Pubblichiamo qui di seguito la seconda parte dello scritto in cui Alain Bihr condensa e commenta [sul sito http://www.alencontre.org – L’écologie de Marx à la lumière de la MEGA 2 (II)] il libro di K. Saito, La nature contre le capital. L’écologie de Marx dans sa critique inachevée du capital (La natura contro il capitale. L’ecologia di Marx nella sua critica incompiuta del capitale) teso a ricostruire il pensiero di Marx in materia di ecologia anche attraverso i nuovi quaderni di appunti e di note via via in corso di pubblicazione nell’ambito del progetto Mega-2 (sarebbe utile leggerla in sequenza rispetto alla prima parte). Come si vedrà, da questo studio specifico Bihr trae un’acuta considerazione di metodo, di carattere generale, circa il modo più appropriato di intendere l’opera di Marx, le mille miglia lontano sia dalla mortuaria canonizzazione di Marx (ridotto a poche formule, spesso usate fuori contesto), sia dalla banale frottola accademica di un Marx giovane (idealista rivoluzionario) opposto ad un Marx “maturo” (scienziato convertito al determinismo positivista).

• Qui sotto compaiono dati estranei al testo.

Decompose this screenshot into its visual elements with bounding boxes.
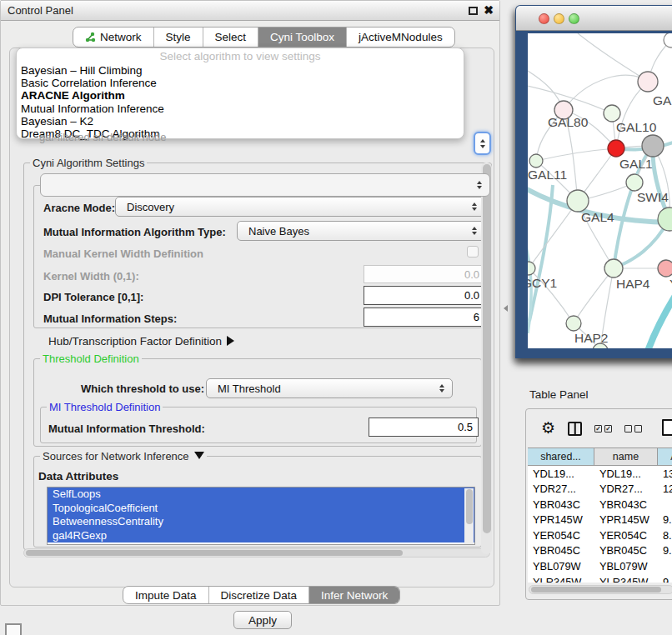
threshold-definition-title: Threshold Definition (40, 352, 142, 365)
sources-group-title[interactable]: Sources for Network Inference (40, 450, 207, 462)
splitter-handle-icon[interactable] (504, 305, 508, 312)
tab-style[interactable]: Style (154, 28, 203, 47)
close-icon[interactable]: ✖ (484, 3, 494, 17)
mi-algorithm-type-label: Mutual Information Algorithm Type: (43, 226, 226, 238)
table-row[interactable]: YBL079WYBL079W (528, 559, 672, 575)
settings-hscrollbar[interactable] (23, 548, 490, 558)
tab-infer-network[interactable]: Infer Network (309, 587, 399, 603)
data-attribute-item-selected[interactable]: SelfLoops (48, 488, 474, 502)
float-window-icon[interactable] (469, 7, 478, 15)
network-node-gal10[interactable] (604, 105, 620, 122)
maximize-traffic-light-icon[interactable] (569, 13, 579, 24)
tab-select[interactable]: Select (203, 28, 259, 47)
node-label: HAP4 (616, 277, 650, 291)
network-selector-value: gal-filtered sif default node (39, 131, 166, 143)
network-node-gal1[interactable] (608, 140, 624, 157)
expand-right-icon (227, 336, 234, 346)
table-cell: YPR145W (594, 512, 658, 528)
table-cell: YBR045C (528, 543, 594, 559)
node-label: GAL11 (528, 168, 567, 182)
table-row[interactable]: YLR345WYLR345W9. (528, 574, 672, 582)
network-window-titlebar[interactable] (516, 6, 672, 31)
network-node-hap4[interactable] (604, 259, 623, 278)
settings-vscrollbar[interactable] (481, 162, 492, 554)
checked-pair-icon[interactable]: ✓✓ (594, 425, 612, 432)
unchecked-pair-icon[interactable] (624, 425, 642, 432)
data-attribute-item-selected[interactable]: gal4RGexp (48, 529, 474, 543)
table-row[interactable]: YBR043CYBR043C (528, 497, 672, 512)
tab-discretize-data[interactable]: Discretize Data (209, 587, 310, 603)
table-cell: YDL19... (594, 466, 658, 482)
algorithm-option[interactable]: Mutual Information Inference (17, 102, 464, 115)
hub-definition-expander[interactable]: Hub/Transcription Factor Definition (48, 335, 234, 348)
close-traffic-light-icon[interactable] (539, 13, 549, 24)
network-edge (529, 201, 578, 268)
algorithm-option[interactable]: Basic Correlation Inference (17, 77, 464, 89)
tab-jactivemnodules[interactable]: jActiveMNodules (347, 28, 454, 47)
data-attribute-item-selected[interactable]: BetweennessCentrality (48, 515, 474, 529)
minimized-panel-icon[interactable] (5, 623, 22, 635)
network-node[interactable] (658, 208, 672, 231)
kernel-width-input[interactable]: 0.0 (364, 265, 485, 283)
table-cell: YER054C (528, 528, 594, 543)
which-threshold-combo[interactable]: MI Threshold (206, 378, 453, 398)
manual-kernel-width-checkbox[interactable] (467, 246, 479, 258)
attribute-table[interactable]: shared...nameAYDL19...YDL19...13YDR27...… (528, 448, 672, 582)
table-hscrollbar[interactable] (529, 585, 672, 594)
network-node-gcy1[interactable] (528, 262, 535, 275)
hub-definition-label: Hub/Transcription Factor Definition (48, 335, 222, 348)
columns-icon[interactable] (568, 422, 582, 436)
table-cell: YDR27... (528, 482, 594, 498)
list-scrollbar[interactable] (464, 488, 474, 544)
page-icon[interactable] (662, 419, 672, 436)
apply-button[interactable]: Apply (233, 611, 292, 629)
algorithm-option[interactable]: Bayesian – K2 (17, 115, 464, 128)
algorithm-dropdown-placeholder: Select algorithm to view settings (17, 50, 464, 64)
table-cell: 9. (658, 574, 672, 582)
column-header-A[interactable]: A (658, 448, 672, 465)
column-header-shared[interactable]: shared... (528, 448, 594, 465)
algorithm-combo-stepper-icon[interactable] (474, 132, 491, 155)
network-node-y[interactable] (658, 260, 672, 277)
network-node-swi4[interactable] (626, 174, 643, 191)
mi-threshold-value: 0.5 (458, 421, 473, 433)
network-node-gal8[interactable] (638, 72, 658, 92)
cyni-settings-group-title: Cyni Algorithm Settings (30, 157, 147, 169)
network-node-gal11[interactable] (529, 154, 543, 168)
dpi-tolerance-input[interactable]: 0.0 (364, 286, 485, 305)
control-panel-titlebar[interactable]: Control Panel ✖ (1, 1, 499, 21)
network-node-gal4[interactable] (567, 190, 589, 212)
tab-network[interactable]: Network (73, 28, 154, 47)
network-node-hap2[interactable] (566, 316, 581, 331)
table-cell: YER054C (594, 528, 658, 543)
algorithm-option[interactable]: Bayesian – Hill Climbing (17, 64, 464, 77)
aracne-mode-combo[interactable]: Discovery (115, 197, 485, 217)
tab-cyni-toolbox[interactable]: Cyni Toolbox (258, 28, 347, 47)
network-graph: GAL8GAL80GAL10GAL1GAL11SWI4GAL4GCY1HAP4Y… (528, 33, 672, 348)
algorithm-dropdown: Select algorithm to view settings Bayesi… (16, 48, 464, 139)
table-row[interactable]: YDL19...YDL19...13 (528, 466, 672, 482)
minimize-traffic-light-icon[interactable] (554, 13, 564, 24)
table-cell: YBR043C (528, 497, 594, 512)
table-row[interactable]: YPR145WYPR145W9. (528, 512, 672, 528)
column-header-name[interactable]: name (594, 448, 658, 465)
network-selector-combo[interactable] (40, 173, 490, 197)
table-cell: YBL079W (528, 559, 594, 575)
network-node[interactable] (642, 135, 664, 157)
data-attribute-item-selected[interactable]: TopologicalCoefficient (48, 502, 474, 516)
combo-stepper-icon (472, 227, 477, 235)
table-row[interactable]: YDR27...YDR27...12 (528, 482, 672, 498)
table-row[interactable]: YER054CYER054C8. (528, 528, 672, 543)
table-row[interactable]: YBR045CYBR045C9. (528, 543, 672, 559)
network-canvas[interactable]: GAL8GAL80GAL10GAL1GAL11SWI4GAL4GCY1HAP4Y… (528, 33, 672, 348)
tab-impute-data[interactable]: Impute Data (123, 587, 209, 603)
mi-algorithm-type-combo[interactable]: Naive Bayes (237, 221, 485, 241)
network-node[interactable] (664, 33, 672, 48)
mi-threshold-input[interactable]: 0.5 (369, 418, 479, 437)
table-cell (658, 559, 672, 575)
data-attributes-list[interactable]: SelfLoopsTopologicalCoefficientBetweenne… (47, 487, 475, 545)
gear-icon[interactable]: ⚙ (541, 420, 555, 437)
algorithm-option[interactable]: ARACNE Algorithm (17, 89, 464, 102)
mi-steps-input[interactable]: 6 (364, 308, 485, 327)
node-label: GAL8 (653, 93, 672, 108)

Un solo rilievo ci viene da fare all’uso, da parte di Bihr, in relazione al comunismo, dell’espressione “proprietà collettiva del suolo”. In questo caso ci sembra più adeguata la sottolineatura di Bordiga che, scartando polemicamente il termine “proprietà”, dà forza al concetto di usufrutto, nel suo commento (contenuto in Testi sul comunismo, a cura di J. Camatte) a questo celebre passo del cap. 46 del Libro III del Capitale:
«Dal punto di vista di una più elevata formazione economica della società, la proprietà privata del globo terrestre da parte di singoli individui apparirà così assurda come la proprietà privata di un uomo da parte di un altro uomo. Anche un’intera società, una nazione, e anche tutte le società di una stessa epoca prese complessivamente, non sono proprietarie della terra. Sono soltanto i suoi possessori, i suoi usufruttuari e hanno il dovere di migliorarla, come boni patres familias alle generazioni successive».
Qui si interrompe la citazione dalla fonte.